Shoppers are expected to spend a record amount on supermarket premium own-label ranges this Christmas against a backdrop of continuing slow growth for grocers, figures suggest.
Consumers are spending 13% more on these lines than they did last year, Kantar Worldpanel data for the 12 weeks to December 4 show.
However, overall supermarket sales grew by just 0.7% year on year.
Some 88% of shoppers are now buying from top-tier private label brands, which now find their way into 12% of grocery baskets.
In the past 12 weeks, 6.3% of own label purchases were from premium lines such as Tesco Finest and Sainsbury's Taste The Difference, well ahead of the 5.7% recorded last year.

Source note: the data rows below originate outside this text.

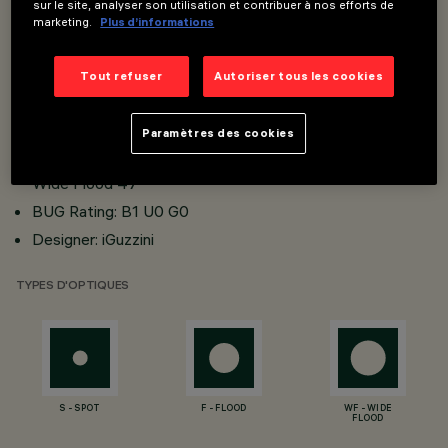
sur le site, analyser son utilisation et contribuer à nos efforts de
W system: 12.5W
marketing.
Plus d’informations
W source: 10W
lm system: 651lm
Tout refuser
Autoriser tous les cookies
Luminous efficiency (real value): 52lm/W, 65lm/W
CRI: 90
Paramètres des cookies
Optic and beam angle: S - Spot 32°, F - Flood 14°, WF -
Wide Flood 47°
BUG Rating: B1 U0 G0
Designer: iGuzzini
TYPES D'OPTIQUES
S - SPOT
F - FLOOD
WF - WIDE
FLOOD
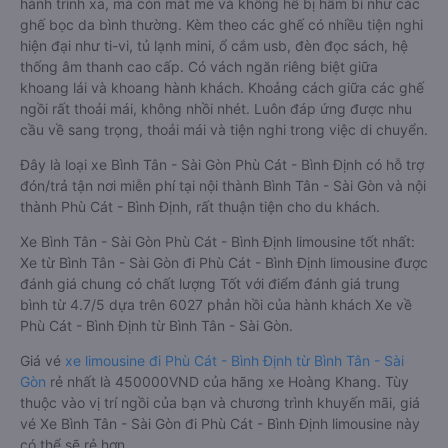
hành trình xa, mà còn mát mẻ và không hề bị hầm bí như các
ghế bọc da bình thường. Kèm theo các ghế có nhiều tiện nghi
hiện đại như ti-vi, tủ lạnh mini, ổ cắm usb, đèn đọc sách, hệ
thống âm thanh cao cấp. Có vách ngăn riêng biệt giữa
khoang lái và khoang hành khách. Khoảng cách giữa các ghế
ngồi rất thoải mái, không nhồi nhét. Luôn đáp ứng được nhu
cầu về sang trọng, thoải mái và tiện nghi trong việc di chuyển.
Đây là loại xe Bình Tân - Sài Gòn Phù Cát - Bình Định có hỗ trợ
đón/trả tận nơi miễn phí tại nội thành Bình Tân - Sài Gòn và nội
thành Phù Cát - Bình Định, rất thuận tiện cho du khách.
Xe Bình Tân - Sài Gòn Phù Cát - Bình Định limousine tốt nhất:
Xe từ Bình Tân - Sài Gòn đi Phù Cát - Bình Định limousine được
đánh giá chung có chất lượng Tốt với điểm đánh giá trung
bình từ 4.7/5 dựa trên 6027 phản hồi của hành khách Xe về
Phù Cát - Bình Định từ Bình Tân - Sài Gòn.
Giá vé
xe limousine đi Phù Cát - Bình Định từ Bình Tân - Sài
Gòn
rẻ nhất là 450000VND của hãng xe Hoàng Khang. Tùy
thuộc vào vị trí ngồi của bạn và chương trình khuyến mãi, giá
vé Xe Bình Tân - Sài Gòn đi Phù Cát - Bình Định limousine này
có thể sẽ rẻ hơn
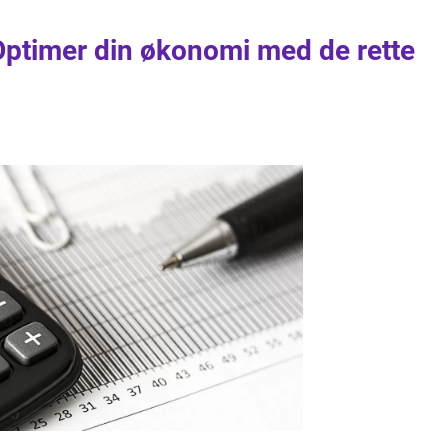
Optimer din økonomi med de rette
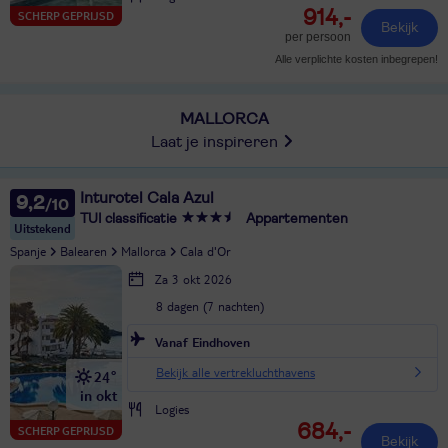
914,-
SCHERP GEPRIJSD
Bekijk
per persoon
Alle verplichte kosten inbegrepen!
MALLORCA
Laat je inspireren
Inturotel Cala Azul
9,2
TUI classificatie
Appartementen
Uitstekend
Spanje
Balearen
Mallorca
Cala d'Or
Za 3 okt 2026
8 dagen (7 nachten)
Vanaf Eindhoven
Bekijk alle vertrekluchthavens
24°
in okt
Logies
684,-
SCHERP GEPRIJSD
Bekijk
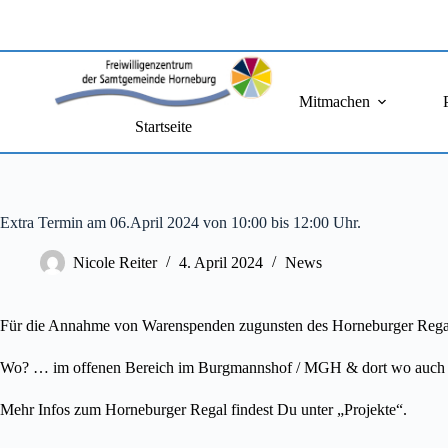
Zum
Inhalt
springen
Mitmachen
Startseite
Extra Termin am 06.April 2024 von 10:00 bis 12:00 Uhr.
Nicole Reiter
4. April 2024
News
Für die Annahme von Warenspenden zugunsten des Horneburger Rega
Wo? … im offenen Bereich im Burgmannshof / MGH & dort wo auch an
Mehr Infos zum Horneburger Regal findest Du unter „Projekte“.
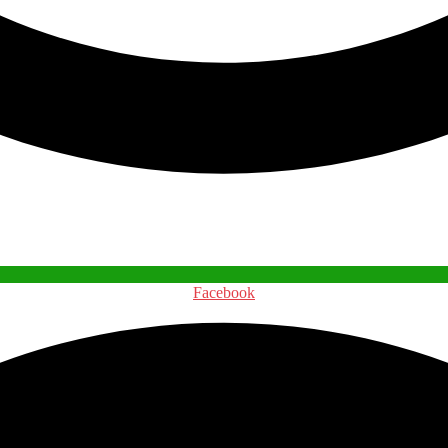
Facebook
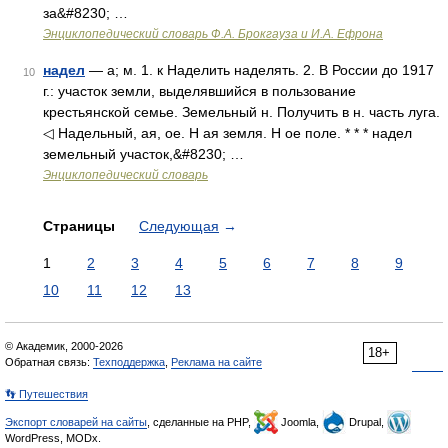
за&#8230; …
Энциклопедический словарь Ф.А. Брокгауза и И.А. Ефрона
надел
— а; м. 1. к Наделить наделять. 2. В России до 1917
10
г.: участок земли, выделявшийся в пользование
крестьянской семье. Земельный н. Получить в н. часть луга.
◁ Надельный, ая, ое. Н ая земля. Н ое поле. * * * надел
земельный участок,&#8230; …
Энциклопедический словарь
Страницы
Следующая
→
1
2
3
4
5
6
7
8
9
10
11
12
13
© Академик, 2000-2026
18+
Обратная связь:
Техподдержка
,
Реклама на сайте
👣 Путешествия
Экспорт словарей на сайты
, сделанные на PHP,
Joomla,
Drupal,
WordPress, MODx.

Kantar Worldpanel said that both Morrisons' The Best and Asda's Extra Special lines were selling particularly well, with sales up by 35% and 15% respectively.
Fraser McKevitt, head of retail and consumer insight at Kantar Worldpanel, said: "Over Christmas it's likely that premium lines will record their highest ever sales figures as even more shoppers trade up to treat their loved ones."
The figures follow a run of positive reviews of supermarket own-label Christmas products, with Lidl, Aldi and Asda faring particularly well in quality-for-money ranking by consumer groups and food magazines.
Meanwhile, Aldi was the only retailer to record double-digit sales growth, with its premium Specially Selected brand helping the discounter to increase sales by 10% year-on-year, with Iceland just behind with an 8.6% sales uplift.
Other grocers to enjoy a sales uplift included Lidl, up 5.7% year-on-year, Co-op (2%) and Waitrose (1.1%).
Tesco increased its value sales by 1.6% on last year as the UK's biggest grocer expanded its market share to 28.3%, as Sainsbury's fell by 0.6% with market share dropping slightly to 16.5% and Asda suffered a 4.7% drop but at a marginally slower rate than in recent months.
Despite the fall in the value of the pound following the Brexit vote, inflation has still not fed through into Britons' shopping baskets, with Kantar recording a 0.1% drop in the cost of a typical grocery basket compared with this time last year.
However there have been price rises in particular food categories, with fresh fish up 5.3% on last year, chilled ready meals up 2.3% and beer costing 2.1% more.
Separate figures from Nielsen show UK supermarket sales falling for the first time in five months due to a combination of Black Friday affecting non-food buying and falling prices as Christmas offers kicked in.
Money taken at the till was down 0.4% and the amount of good sold was down 0.3% on this time last year - the first time this has happened since mid-July.
Even the discounters were not immune, according to Nielsen, with Aldi's annual growth dropping into single figures (8.5%) for the first time in four years, while Lidl's 2.7% growth was six times smaller on last year.
Mike Watkins, Nielsen's UK head of retailer and business insight, said: "After a strong start to November, shoppers' seemed to have held back on food spend in the last few weeks, despite some the very attractive Christmas offers and price reductions.
"However, we expect momentum to pick up again and the week ending Christmas Eve will be a massive opportunity for the big four supermarkets to regain market share."
Nielsen estimates shoppers will spend around £4 billion at supermarkets in that week alone, with Thursday December 22 expected to be the biggest day of the year.